PROBLEM TO SOLVE —
I need every line of the material below that includes the string "signal".

<<<<

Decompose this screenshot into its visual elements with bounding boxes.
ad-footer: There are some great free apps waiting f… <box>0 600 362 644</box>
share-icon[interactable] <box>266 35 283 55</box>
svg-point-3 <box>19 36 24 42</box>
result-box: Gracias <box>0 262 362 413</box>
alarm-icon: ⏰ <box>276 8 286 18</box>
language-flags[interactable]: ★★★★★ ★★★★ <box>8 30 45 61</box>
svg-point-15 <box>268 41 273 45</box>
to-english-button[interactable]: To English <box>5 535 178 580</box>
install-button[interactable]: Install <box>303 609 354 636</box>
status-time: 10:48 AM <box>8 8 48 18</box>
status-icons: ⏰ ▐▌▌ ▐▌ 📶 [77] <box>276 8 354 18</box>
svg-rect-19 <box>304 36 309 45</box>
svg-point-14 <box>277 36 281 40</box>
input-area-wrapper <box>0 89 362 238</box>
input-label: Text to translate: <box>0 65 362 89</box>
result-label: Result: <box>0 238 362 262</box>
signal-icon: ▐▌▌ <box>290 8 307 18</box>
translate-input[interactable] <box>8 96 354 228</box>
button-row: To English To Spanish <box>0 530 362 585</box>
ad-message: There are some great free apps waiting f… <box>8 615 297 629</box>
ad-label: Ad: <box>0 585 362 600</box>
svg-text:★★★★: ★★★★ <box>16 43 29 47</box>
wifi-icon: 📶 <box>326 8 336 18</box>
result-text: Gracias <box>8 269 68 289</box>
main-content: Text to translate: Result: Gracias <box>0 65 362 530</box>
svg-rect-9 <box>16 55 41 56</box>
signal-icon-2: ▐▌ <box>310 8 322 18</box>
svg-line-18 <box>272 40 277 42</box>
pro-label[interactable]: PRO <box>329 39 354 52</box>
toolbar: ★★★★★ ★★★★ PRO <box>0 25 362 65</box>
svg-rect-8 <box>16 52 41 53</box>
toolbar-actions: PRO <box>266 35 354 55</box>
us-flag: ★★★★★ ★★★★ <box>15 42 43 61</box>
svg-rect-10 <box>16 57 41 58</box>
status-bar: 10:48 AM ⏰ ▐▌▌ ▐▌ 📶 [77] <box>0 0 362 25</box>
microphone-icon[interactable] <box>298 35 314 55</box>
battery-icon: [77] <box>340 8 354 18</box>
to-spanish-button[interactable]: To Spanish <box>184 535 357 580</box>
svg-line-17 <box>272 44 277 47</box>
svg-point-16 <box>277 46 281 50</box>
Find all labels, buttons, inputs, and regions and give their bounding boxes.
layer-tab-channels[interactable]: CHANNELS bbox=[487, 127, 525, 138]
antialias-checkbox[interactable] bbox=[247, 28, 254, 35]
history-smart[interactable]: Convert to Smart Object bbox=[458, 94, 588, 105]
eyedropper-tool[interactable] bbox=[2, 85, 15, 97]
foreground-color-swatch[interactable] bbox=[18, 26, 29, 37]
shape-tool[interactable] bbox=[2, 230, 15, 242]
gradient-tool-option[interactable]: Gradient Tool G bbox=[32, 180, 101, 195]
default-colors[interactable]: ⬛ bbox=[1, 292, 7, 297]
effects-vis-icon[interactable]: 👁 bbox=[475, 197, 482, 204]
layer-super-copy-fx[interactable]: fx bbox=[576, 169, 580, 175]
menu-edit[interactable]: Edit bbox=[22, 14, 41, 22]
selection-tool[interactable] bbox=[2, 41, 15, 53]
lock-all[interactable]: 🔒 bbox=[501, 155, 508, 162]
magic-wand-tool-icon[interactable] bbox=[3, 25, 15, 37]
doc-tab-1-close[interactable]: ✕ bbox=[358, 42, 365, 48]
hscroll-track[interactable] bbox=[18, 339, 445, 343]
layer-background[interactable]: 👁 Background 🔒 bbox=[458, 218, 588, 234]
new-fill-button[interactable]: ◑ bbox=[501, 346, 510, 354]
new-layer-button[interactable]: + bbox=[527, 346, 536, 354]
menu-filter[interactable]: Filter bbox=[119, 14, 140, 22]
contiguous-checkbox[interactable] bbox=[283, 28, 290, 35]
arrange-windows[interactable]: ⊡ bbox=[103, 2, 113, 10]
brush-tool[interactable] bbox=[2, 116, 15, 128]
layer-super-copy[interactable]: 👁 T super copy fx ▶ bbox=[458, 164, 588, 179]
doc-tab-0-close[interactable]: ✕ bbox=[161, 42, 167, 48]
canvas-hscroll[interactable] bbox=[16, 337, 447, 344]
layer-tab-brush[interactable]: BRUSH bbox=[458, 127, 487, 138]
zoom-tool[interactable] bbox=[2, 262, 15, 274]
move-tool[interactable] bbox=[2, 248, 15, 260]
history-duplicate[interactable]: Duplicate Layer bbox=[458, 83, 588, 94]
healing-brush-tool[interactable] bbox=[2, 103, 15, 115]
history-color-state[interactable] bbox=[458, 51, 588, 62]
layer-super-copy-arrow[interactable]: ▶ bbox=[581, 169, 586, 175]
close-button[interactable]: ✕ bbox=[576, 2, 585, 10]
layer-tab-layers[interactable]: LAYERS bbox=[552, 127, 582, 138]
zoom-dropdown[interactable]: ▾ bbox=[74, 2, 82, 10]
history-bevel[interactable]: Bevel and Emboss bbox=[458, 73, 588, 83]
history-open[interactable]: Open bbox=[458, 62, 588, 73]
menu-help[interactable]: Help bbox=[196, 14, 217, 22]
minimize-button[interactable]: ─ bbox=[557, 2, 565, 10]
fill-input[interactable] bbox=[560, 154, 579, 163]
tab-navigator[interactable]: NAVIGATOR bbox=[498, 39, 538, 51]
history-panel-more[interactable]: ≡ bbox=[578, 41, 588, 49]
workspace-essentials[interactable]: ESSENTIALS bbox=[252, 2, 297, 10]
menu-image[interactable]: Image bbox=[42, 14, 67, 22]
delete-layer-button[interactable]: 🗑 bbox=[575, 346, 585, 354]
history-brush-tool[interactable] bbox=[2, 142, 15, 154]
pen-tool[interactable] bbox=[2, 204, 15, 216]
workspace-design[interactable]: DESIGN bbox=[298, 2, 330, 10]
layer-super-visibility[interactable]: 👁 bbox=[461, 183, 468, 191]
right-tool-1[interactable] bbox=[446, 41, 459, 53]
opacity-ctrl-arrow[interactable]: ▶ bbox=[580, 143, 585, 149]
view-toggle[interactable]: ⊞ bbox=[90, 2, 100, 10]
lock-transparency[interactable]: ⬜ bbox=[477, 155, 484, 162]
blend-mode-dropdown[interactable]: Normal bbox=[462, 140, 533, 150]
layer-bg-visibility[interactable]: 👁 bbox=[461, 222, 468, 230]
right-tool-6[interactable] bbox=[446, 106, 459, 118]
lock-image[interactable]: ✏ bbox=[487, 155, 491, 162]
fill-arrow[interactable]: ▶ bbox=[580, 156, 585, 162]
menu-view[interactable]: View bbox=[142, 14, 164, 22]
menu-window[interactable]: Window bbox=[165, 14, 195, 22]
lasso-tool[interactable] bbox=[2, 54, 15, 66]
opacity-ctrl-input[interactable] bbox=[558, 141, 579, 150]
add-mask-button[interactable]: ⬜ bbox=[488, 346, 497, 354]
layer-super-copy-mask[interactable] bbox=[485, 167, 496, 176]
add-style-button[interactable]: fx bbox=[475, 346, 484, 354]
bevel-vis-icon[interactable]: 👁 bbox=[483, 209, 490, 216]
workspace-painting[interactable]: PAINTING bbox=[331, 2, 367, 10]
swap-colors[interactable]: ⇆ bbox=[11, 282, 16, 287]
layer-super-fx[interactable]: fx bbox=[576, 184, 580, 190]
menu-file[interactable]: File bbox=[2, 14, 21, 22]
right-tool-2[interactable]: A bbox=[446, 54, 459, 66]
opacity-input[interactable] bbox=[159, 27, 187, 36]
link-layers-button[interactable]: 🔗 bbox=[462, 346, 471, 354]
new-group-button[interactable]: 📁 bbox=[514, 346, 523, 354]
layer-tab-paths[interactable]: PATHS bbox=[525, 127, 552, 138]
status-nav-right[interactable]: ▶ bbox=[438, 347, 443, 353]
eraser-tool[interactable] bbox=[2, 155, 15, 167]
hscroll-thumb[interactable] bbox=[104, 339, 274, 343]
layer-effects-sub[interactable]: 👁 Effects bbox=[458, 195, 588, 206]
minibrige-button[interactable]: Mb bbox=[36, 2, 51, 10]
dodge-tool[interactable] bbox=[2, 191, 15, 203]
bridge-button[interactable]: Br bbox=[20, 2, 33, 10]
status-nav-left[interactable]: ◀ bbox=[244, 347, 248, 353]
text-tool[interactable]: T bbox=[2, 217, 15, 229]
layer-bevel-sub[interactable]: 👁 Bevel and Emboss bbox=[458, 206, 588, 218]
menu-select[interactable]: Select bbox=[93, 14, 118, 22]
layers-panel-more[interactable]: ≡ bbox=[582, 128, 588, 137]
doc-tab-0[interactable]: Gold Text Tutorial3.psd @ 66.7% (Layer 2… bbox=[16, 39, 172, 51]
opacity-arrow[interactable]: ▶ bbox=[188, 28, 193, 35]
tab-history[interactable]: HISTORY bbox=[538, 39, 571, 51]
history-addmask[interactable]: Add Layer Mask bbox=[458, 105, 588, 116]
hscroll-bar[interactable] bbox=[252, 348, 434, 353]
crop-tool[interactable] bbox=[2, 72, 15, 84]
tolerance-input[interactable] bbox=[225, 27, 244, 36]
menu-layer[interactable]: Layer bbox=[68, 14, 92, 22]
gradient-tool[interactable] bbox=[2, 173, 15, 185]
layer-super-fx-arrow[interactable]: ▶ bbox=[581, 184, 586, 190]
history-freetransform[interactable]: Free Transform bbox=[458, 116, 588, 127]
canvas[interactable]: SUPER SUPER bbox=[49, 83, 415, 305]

>>>>

EXERCISE OUTPUT —
signal-icon: ▐▌▌ <box>290 8 307 18</box>
signal-icon-2: ▐▌ <box>310 8 322 18</box>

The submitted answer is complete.